(Records for processing begins)
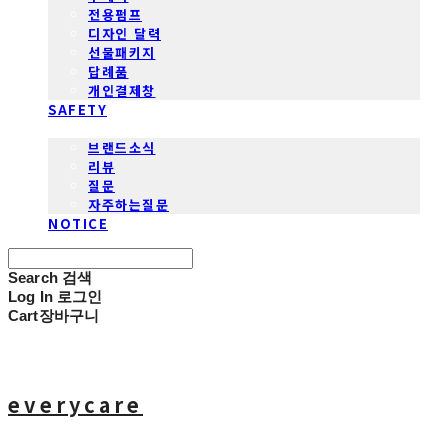
전용펌프
디자인 달력
선물패키지
답례품
개인결제창
SAFETY
COMMUNITY
브랜드소식
리뷰
질문
자주하는질문
NOTICE
Search
검색
Log In
로그인
Cart
장바구니
everycare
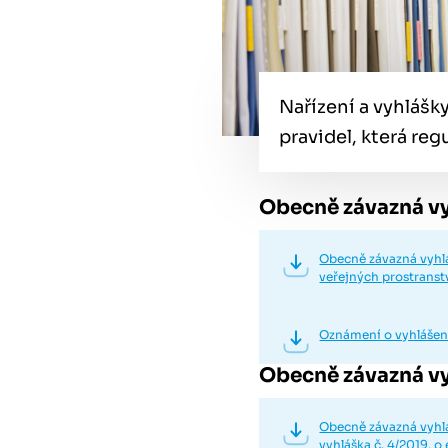
Nařízení a vyhláš
pravidel, která reg
Obecně závazná vy
Obecně závazná vyhlá
veřejných prostranst
Oznámení o vyhlášení
Obecně závazná vy
Obecně závazná vyhlá
vyhláška č. 4/2019, o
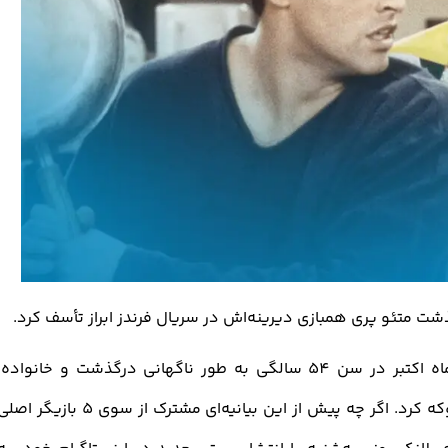
ذشت متئو پری همبازی دیرینه‌اش در سریال فرندز ابراز تأسف کرد.
متیو پری، ستاره محبوب سریال فرندز، در ماه اکتبر در سن 54 سالگی به طور ناگهانی درگذشت و خانواده،
دوستان و طرفدارانش را در سراسر جهان شوکه کرد. اگر چه پیش از این بیانیه‌ای مشترک از سوی 5 بازیگر ا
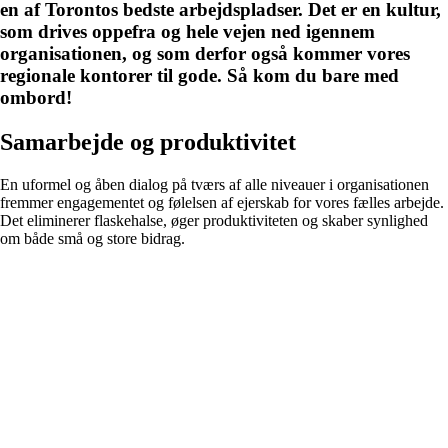
en af Torontos bedste arbejdspladser. Det er en kultur,
som drives oppefra og hele vejen ned igennem
organisationen, og som derfor også kommer vores
regionale kontorer til gode. Så kom du bare med
ombord!
Samarbejde og produktivitet
En uformel og åben dialog på tværs af alle niveauer i organisationen
fremmer engagementet og følelsen af ejerskab for vores fælles arbejde.
Det eliminerer flaskehalse, øger produktiviteten og skaber synlighed
om både små og store bidrag.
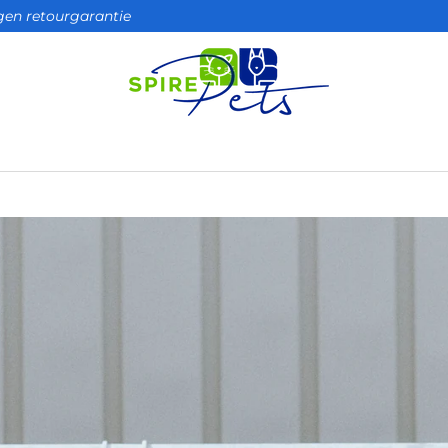
agen retourgarantie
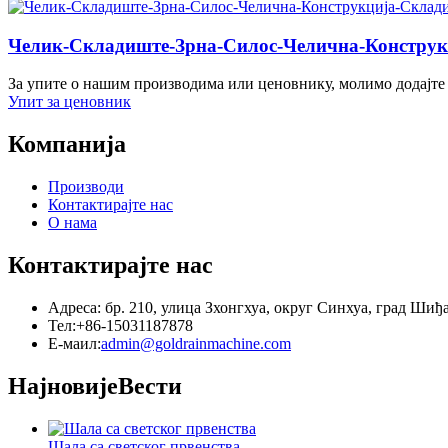
Челик-Складиште-Зрна-Силос-Челична-Констру
За упите о нашим производима или ценовнику, молимо додајте 
Упит за ценовник
Компанија
Производи
Контактирајте нас
О нама
Контактирајте нас
Адреса: бр. 210, улица Зхонгхуа, округ Синхуа, град Шиђ
Тел:+86-15031187878
Е-маил:
admin@goldrainmachine.com
Најновије
Вести
Шала са светског првенства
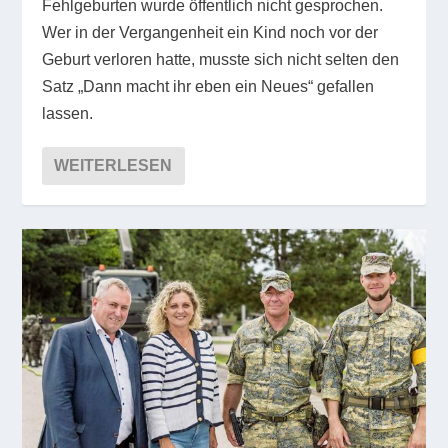
Fehlgeburten wurde öffentlich nicht gesprochen.
Wer in der Vergangenheit ein Kind noch vor der
Geburt verloren hatte, musste sich nicht selten den
Satz „Dann macht ihr eben ein Neues“ gefallen
lassen.
WEITERLESEN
(Records for processing ends)
→ **Task requirements**
Going through the entries above, count the lines that have the word "organisationen" and state that count alone.

→ **Your solution**
2